Session
Industry-Track Oral Presentation: I4: Compilers/HW
Grand Ballroom 1
CATWILD: Compiler Autotuning for TPU workloads in the Wild
Ignacio Cano ⋅ Yu Wang ⋅ Phitchaya Phothilimthana ⋅ Mike Burrows ⋅ ⋅ Matheus Camargo ⋅ Alexander Wertheim ⋅ Chao Wang ⋅ David Liu ⋅ Tengyu Sun ⋅ Arissa Wongpanich ⋅ Christof Angermueller ⋅ ⋅ ⋅ Vineetha Govindaraj ⋅ Amit Sabne ⋅ ⋅ ⋅ Berkin Ilbeyi ⋅ Ryan Lefever ⋅ Mehrdad Khani ⋅ Subhankar Shah ⋅ Ankit Sinha ⋅ ⋅ ⋅ ⋅ Nikhil Sarda ⋅ ⋅ ⋅ ⋅ Emily Donahue ⋅ Sami Abu-El-Haija ⋅ ⋅ ⋅ ⋅ ⋅ ⋅ ⋅ ⋅ Naveen Kumar
Compilers play a fundamental role at achieving peak performance for machine learning (ML) workloads.
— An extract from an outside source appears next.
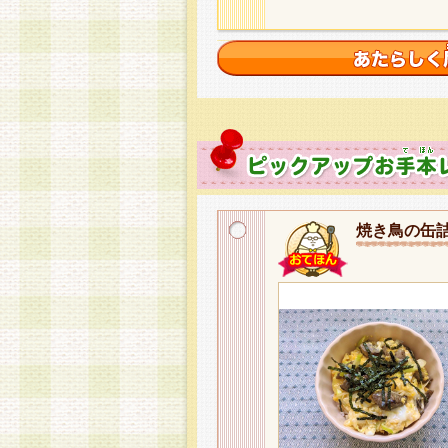
焼き鳥の缶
However, given the diverse nature of workloads and accelerators, compilers' heuristics and analytical cost models often result in sub-optimal performance, and thus waste precious datacenter resources. Furthermore, the multitude of tunable parameters and their complex interplay often make it impossible for human experts to manually find optimal configurations. In this paper, we present CATWILD, a system that automatically optimizes ML jobs in Google's TPU fleet using compiler autotuning techniques. We describe CATWILD’s design and implementation, and evaluate its performance using a handful of representative metrics. We further report experiences and lessons learned from its five-year development and operation. To the best of our knowledge, CATWILD represents the first ML compiler autotuning solution deployed in datacenters at scale. Its successful rollout yielded substantial benefits, optimizing over 70% of daily TPU training jobs and achieving significant chip savings.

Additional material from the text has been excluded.